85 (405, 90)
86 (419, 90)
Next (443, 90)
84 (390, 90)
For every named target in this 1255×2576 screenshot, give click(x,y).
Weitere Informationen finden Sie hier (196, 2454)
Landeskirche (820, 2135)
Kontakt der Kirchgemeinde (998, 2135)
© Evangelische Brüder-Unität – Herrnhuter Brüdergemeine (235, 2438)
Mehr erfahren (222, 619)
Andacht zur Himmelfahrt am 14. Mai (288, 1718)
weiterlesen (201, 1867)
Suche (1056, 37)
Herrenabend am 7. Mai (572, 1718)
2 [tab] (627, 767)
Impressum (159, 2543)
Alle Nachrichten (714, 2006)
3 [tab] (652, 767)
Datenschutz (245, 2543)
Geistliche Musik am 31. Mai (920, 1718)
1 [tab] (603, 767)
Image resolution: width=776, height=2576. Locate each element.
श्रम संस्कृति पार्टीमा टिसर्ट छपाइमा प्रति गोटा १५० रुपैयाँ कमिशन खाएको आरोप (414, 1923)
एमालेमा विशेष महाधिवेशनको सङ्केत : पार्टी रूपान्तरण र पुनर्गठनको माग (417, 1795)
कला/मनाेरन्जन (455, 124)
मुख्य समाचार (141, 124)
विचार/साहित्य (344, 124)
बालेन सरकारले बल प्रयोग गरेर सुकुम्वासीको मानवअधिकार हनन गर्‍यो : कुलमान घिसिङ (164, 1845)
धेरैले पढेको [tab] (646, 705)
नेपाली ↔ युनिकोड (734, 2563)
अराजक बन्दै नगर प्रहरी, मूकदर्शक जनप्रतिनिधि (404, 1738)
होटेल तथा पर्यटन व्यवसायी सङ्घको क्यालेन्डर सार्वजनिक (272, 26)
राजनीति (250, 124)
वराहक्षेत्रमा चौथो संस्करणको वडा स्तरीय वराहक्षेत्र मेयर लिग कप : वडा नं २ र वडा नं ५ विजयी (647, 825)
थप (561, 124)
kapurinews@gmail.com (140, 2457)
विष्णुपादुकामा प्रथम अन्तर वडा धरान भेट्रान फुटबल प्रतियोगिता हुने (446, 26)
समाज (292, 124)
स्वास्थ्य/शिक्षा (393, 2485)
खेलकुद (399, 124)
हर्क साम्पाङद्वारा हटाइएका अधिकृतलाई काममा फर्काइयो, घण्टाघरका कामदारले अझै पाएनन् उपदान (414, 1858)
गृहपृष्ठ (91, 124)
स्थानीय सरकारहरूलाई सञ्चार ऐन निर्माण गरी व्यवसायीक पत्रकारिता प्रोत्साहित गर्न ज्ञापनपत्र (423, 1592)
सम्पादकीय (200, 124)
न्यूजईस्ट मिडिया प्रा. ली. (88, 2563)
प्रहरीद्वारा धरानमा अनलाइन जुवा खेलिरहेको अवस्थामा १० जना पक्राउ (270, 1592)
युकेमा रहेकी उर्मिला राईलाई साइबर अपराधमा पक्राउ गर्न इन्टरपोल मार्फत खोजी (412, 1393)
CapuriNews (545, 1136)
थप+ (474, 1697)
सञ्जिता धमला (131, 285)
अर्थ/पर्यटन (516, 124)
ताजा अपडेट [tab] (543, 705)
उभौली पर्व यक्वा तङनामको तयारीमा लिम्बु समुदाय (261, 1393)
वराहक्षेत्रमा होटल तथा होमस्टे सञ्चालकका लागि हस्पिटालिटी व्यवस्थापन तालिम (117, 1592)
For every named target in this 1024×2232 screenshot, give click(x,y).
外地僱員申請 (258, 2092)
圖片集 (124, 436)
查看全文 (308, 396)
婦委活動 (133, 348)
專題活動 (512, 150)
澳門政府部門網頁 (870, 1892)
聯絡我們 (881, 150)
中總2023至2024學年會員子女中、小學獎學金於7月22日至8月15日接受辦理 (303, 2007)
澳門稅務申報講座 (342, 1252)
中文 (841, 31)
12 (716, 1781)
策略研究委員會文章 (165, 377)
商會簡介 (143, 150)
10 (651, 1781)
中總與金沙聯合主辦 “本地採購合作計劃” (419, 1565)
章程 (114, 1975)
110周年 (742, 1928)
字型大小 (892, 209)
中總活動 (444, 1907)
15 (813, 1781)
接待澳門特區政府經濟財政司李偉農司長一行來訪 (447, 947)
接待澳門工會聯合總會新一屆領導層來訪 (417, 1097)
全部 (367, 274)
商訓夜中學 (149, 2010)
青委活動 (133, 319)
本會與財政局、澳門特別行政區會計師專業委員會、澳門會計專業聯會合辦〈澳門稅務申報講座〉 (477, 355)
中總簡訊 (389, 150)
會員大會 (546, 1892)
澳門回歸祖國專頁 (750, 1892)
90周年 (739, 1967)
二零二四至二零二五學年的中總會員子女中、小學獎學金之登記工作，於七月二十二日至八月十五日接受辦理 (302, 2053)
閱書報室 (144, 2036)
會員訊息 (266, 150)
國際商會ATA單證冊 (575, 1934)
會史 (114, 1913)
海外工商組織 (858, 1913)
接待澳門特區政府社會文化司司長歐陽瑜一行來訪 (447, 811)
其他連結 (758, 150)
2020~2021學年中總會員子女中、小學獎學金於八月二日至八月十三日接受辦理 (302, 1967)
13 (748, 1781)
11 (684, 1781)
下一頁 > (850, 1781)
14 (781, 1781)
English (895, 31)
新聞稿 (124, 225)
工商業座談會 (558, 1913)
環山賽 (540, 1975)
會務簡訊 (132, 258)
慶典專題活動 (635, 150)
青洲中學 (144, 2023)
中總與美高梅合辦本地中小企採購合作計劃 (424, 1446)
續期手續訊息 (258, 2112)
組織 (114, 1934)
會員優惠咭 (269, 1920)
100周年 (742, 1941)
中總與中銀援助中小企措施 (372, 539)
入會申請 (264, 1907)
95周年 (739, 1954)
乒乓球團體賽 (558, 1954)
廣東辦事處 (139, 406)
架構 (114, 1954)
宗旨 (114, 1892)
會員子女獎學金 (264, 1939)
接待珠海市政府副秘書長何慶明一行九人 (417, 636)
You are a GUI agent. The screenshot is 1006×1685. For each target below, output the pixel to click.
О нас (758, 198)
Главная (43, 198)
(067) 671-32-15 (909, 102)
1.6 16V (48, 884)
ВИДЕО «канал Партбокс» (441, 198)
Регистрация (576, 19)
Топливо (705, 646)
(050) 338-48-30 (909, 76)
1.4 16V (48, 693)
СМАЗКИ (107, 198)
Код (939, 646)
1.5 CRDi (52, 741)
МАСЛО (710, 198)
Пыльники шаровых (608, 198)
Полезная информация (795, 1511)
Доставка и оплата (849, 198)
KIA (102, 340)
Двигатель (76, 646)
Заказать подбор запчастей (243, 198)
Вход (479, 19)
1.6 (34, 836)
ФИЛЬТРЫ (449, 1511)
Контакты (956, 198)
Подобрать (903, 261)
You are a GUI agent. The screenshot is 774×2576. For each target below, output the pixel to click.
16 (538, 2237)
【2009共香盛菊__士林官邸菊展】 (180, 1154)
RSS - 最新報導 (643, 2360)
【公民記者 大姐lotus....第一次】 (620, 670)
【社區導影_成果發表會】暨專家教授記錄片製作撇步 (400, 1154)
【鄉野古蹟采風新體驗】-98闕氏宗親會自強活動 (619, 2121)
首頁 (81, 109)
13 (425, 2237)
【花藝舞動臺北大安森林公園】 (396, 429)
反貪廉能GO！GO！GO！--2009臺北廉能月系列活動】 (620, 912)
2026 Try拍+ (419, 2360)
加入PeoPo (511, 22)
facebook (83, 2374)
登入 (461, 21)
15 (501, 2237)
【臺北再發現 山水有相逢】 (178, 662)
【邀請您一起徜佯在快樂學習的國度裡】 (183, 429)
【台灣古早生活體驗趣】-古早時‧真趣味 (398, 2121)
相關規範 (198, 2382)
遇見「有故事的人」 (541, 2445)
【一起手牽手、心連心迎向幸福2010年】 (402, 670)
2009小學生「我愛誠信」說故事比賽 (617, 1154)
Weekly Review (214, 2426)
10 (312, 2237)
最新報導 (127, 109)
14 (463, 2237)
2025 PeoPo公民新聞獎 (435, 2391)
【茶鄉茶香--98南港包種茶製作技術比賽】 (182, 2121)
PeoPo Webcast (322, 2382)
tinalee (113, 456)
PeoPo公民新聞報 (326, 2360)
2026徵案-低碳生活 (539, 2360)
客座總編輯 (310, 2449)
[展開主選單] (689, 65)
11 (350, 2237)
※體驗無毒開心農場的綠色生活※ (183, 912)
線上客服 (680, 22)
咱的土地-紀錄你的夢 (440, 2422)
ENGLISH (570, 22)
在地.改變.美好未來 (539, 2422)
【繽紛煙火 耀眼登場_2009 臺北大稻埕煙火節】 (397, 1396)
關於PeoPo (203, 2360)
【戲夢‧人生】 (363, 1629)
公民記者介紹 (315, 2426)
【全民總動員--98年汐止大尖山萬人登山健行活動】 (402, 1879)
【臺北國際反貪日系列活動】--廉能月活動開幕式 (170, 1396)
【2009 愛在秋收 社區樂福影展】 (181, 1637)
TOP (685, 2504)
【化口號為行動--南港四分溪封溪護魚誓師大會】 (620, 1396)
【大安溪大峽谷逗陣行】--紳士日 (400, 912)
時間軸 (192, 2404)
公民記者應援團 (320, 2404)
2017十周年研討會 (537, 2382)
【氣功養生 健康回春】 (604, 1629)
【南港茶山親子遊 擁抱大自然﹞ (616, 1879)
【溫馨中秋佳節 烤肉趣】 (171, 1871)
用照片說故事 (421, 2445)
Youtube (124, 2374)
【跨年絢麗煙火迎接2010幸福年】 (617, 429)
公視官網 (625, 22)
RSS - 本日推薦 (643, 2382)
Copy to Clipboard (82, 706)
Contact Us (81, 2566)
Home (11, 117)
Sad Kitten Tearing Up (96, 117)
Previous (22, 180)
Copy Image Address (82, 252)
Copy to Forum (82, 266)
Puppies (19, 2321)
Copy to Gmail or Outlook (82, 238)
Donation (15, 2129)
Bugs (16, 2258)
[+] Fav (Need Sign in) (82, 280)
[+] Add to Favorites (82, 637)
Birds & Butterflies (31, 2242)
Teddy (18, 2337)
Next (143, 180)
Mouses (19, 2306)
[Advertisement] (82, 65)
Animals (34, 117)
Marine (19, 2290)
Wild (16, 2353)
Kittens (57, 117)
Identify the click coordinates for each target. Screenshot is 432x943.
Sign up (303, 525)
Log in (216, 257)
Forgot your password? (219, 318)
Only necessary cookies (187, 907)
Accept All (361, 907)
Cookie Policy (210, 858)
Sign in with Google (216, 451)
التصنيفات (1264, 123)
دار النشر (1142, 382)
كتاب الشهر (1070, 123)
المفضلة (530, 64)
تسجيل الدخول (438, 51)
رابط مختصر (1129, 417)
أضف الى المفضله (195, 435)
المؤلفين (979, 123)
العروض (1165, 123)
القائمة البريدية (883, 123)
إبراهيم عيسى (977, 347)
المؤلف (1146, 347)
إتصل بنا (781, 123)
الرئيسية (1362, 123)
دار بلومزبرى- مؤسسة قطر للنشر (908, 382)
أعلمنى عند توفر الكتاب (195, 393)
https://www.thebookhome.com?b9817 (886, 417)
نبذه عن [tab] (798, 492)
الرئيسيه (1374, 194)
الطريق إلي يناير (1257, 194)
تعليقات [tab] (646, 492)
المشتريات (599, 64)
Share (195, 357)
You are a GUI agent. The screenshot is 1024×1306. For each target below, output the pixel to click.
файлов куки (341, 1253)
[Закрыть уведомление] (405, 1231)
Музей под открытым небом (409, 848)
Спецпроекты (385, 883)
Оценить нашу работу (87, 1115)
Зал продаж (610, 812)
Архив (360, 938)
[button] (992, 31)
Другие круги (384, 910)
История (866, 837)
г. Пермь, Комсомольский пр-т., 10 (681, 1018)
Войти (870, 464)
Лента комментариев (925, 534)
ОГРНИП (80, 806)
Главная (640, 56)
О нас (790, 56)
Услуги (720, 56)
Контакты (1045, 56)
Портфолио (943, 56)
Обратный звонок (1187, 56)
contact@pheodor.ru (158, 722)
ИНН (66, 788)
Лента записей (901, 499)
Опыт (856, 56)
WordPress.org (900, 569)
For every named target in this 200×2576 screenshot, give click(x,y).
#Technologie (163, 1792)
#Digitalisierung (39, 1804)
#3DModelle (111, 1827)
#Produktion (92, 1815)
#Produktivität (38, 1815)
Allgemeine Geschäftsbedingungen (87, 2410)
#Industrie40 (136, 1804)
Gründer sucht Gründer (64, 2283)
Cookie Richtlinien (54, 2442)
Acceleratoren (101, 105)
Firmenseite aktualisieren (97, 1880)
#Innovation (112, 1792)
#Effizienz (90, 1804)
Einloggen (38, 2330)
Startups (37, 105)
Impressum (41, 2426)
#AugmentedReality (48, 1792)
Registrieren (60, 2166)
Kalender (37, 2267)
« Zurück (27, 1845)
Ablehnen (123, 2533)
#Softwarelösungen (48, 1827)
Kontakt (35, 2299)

**Required work**
Reprint exactly the lines above that start at the one with "用照片說故事 (421, 2445)" and end at the one with "Kittens (57, 117)", keeping both and adding none.

**Answer section**
用照片說故事 (421, 2445)
Youtube (124, 2374)
【跨年絢麗煙火迎接2010幸福年】 (617, 429)
公視官網 (625, 22)
RSS - 本日推薦 (643, 2382)
Copy to Clipboard (82, 706)
Contact Us (81, 2566)
Home (11, 117)
Sad Kitten Tearing Up (96, 117)
Previous (22, 180)
Copy Image Address (82, 252)
Copy to Forum (82, 266)
Puppies (19, 2321)
Copy to Gmail or Outlook (82, 238)
Donation (15, 2129)
Bugs (16, 2258)
[+] Fav (Need Sign in) (82, 280)
[+] Add to Favorites (82, 637)
Birds & Butterflies (31, 2242)
Teddy (18, 2337)
Next (143, 180)
Mouses (19, 2306)
[Advertisement] (82, 65)
Animals (34, 117)
Marine (19, 2290)
Wild (16, 2353)
Kittens (57, 117)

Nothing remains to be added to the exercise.